## Experiment Overview: Free Trial Screener
  At the time of this experiment, Udacity courses currently have two options on the course overview page: "start free trial", and "access course materials". If the student clicks "start free trial", they will be asked to enter their credit card information, and then they will be enrolled in a free trial for the paid version of the course. After 14 days, they will automatically be charged unless they cancel first. If the student clicks "access course materials", they will be able to view the videos and take the quizzes for free, but they will not receive coaching support or a verified certificate, and they will not submit their final project for feedback.
  
  In the experiment, Udacity tested a change where if the student clicked "start free trial", they were asked how much time they had available to devote to the course. If the student indicated 5 or more hours per week, they would be taken through the checkout process as usual. If they indicated fewer than 5 hours per week, a message would appear indicating that Udacity courses usually require a greater time commitment for successful completion, and suggesting that the student might like to access the course materials for free. At this point, the student would have the option to continue enrolling in the free trial, or access the course materials for free instead. This screenshot shows what the experiment looks like.

The hypothesis was that this might set clearer expectations for students upfront, thus reducing the number of frustrated students who left the free trial because they didn't have enough time—without significantly reducing the number of students to continue past the free trial and eventually complete the course. If this hypothesis held true, Udacity could improve the overall student experience and improve coaches' capacity to support students who are likely to complete the course.

The unit of diversion is a cookie, although if the student enrolls in the free trial, they are tracked by user-id from that point forward. The same user-id cannot enroll in the free trial twice. For users that do not enroll, their user-id is not tracked in the experiment, even if they were signed in when they visited the course overview page.

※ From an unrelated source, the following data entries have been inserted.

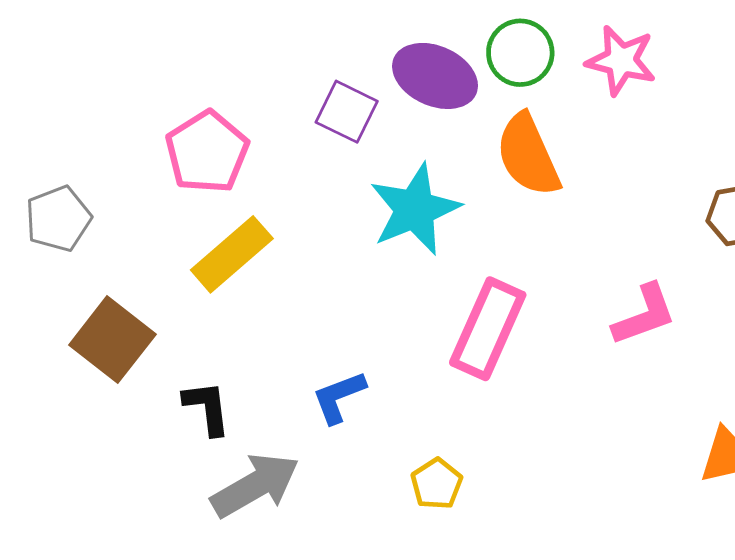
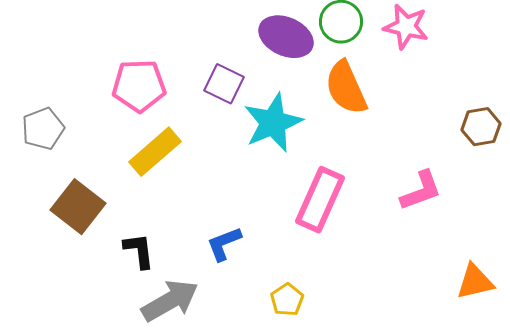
purple square: (347, 112) -> (224, 84), moved
pink pentagon: (207, 152) -> (139, 86), turned 30

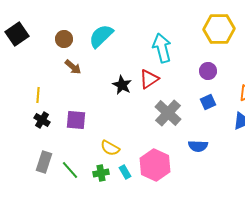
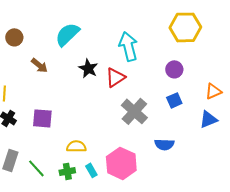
brown circle: (64, 39) -> (14, 37), moved
black star: (122, 85) -> (88, 68), moved
yellow semicircle: (110, 148) -> (76, 146), turned 150

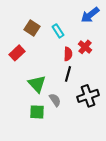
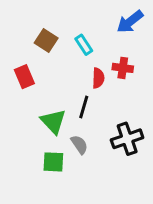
red cross: (85, 47) -> (123, 68), turned -32
red rectangle: (17, 53) -> (24, 77), turned -70
black line: (68, 74) -> (84, 107), moved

* The Free Trial Screener image: https://drive.google.com/file/d/0ByAfiG8HpNUMakVrS0s4cGN2TjQ/view?resourcekey=0-6_dPu8BRM1XlRgV51nIbtA
* Final Project Baseline Values: https://docs.google.com/spreadsheets/d/1MYNUtC47Pg8hdoCjOXaHqF-thheGpUshrFA21BAJnNc/edit#gid=0
* Final Project Results: https://docs.google.com/spreadsheets/d/1Mu5u9GrybDdska-ljPXyBjTpdZIUev_6i7t4LRDfXM8/edit#gid=0


# 1. Metric Choice (invariant metric and evaluation metric)

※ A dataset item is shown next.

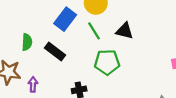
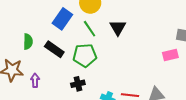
black triangle: (125, 31) -> (118, 28), turned 48
green pentagon: (107, 62) -> (85, 55), moved

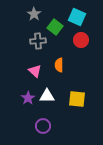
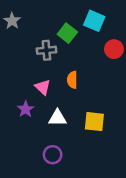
gray star: (34, 14) -> (12, 21), moved
red circle: (81, 40) -> (114, 49), moved
purple star: (28, 98) -> (26, 109), moved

Which of the following metrics would you choose to measure for this experiment and why? For each metric you choose, 
indicate whether you would use it as an invariant metric or an evaluation metric. The practical significance boundary 
for each metric, that is, the difference that would have to be observed before that was a meaningful change for the business, 
is given in parentheses. All practical significance boundaries are given as absolute changes.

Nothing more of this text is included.